Cependant, après le déjeuner, ce tte pauvre mère m'interrogea. Quand
elle vit mes idées toujours les mêmes, elle versa beaucoup de larmes et
me dit qu'elle ne m'empêcherait pas de partir à vingt et un ans ; que
j'avais donc seulement deux ans d'attente et qu'en conscience, je ne
pouvais laisser ma sœur avant.
Élisabeth aura
21 ans le 18 juillet 1901. Elle doit donc attendre encore deux ans. Elle
utilise ce temps pour se préparer intérieurement laissant se développer
une profonde intimité avec Dieu qui demeure en elle.
Je me livre,
je m'abandonne à lui, je suis si tranquille, je sais à qui je me confie.

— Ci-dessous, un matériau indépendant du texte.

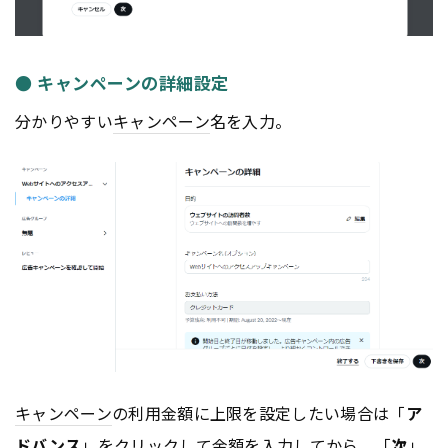
● キャンペーンの詳細設定
分かりやすい
キャンペーン
名を入力。
キャンペーン
の利用金額に上限を設定したい場合は「
ア
ドバンス
」をクリックして金額を入力してから、「
次
」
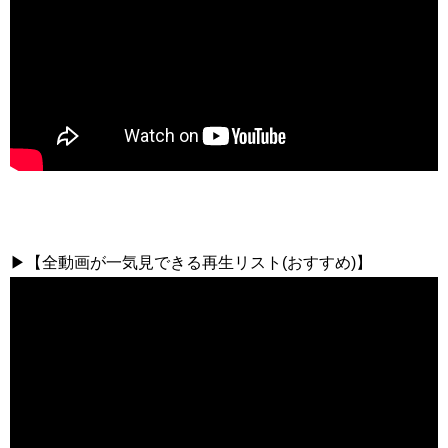
▶【全動画が一気見できる再生リスト(おすすめ)】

Il est tout puissant, qu'il arrange toutes choses selon son bon plaisir ;
je ne veux que ce qu'il veut ; je ne désire que ce qu'il désire ; je ne
lui demande qu'une chose : l'aimer de toute mon âme, mais d'un amour
vrai, fort et généreux.
Enfin la date
de son entrée au Carmel est fixée au 2 août 1901.

En envoyant sa photographie au chanoine Angles le 14 juin 1901,
Élisabeth écrit :
Vous ai-je
jamais dit mon nom au Carmel : "Marie-Élisabeth de la
Trinité". Il me semble que ce nom indique une vocation
particulière, n'est-ce pas qu'il est beau ? J'aime tant ce mystère de la
Sainte Trinité, c'est un abîme dans lequel je me perds !...
... Adieu, cher Monsieur, je vous envoie ma photographie ; pendant
qu'on la faisait je pensais à Lui, c'est donc Lui qu'elle vous portera.
En la regardant priez-le pour moi, j'en ai besoin, je vous assure.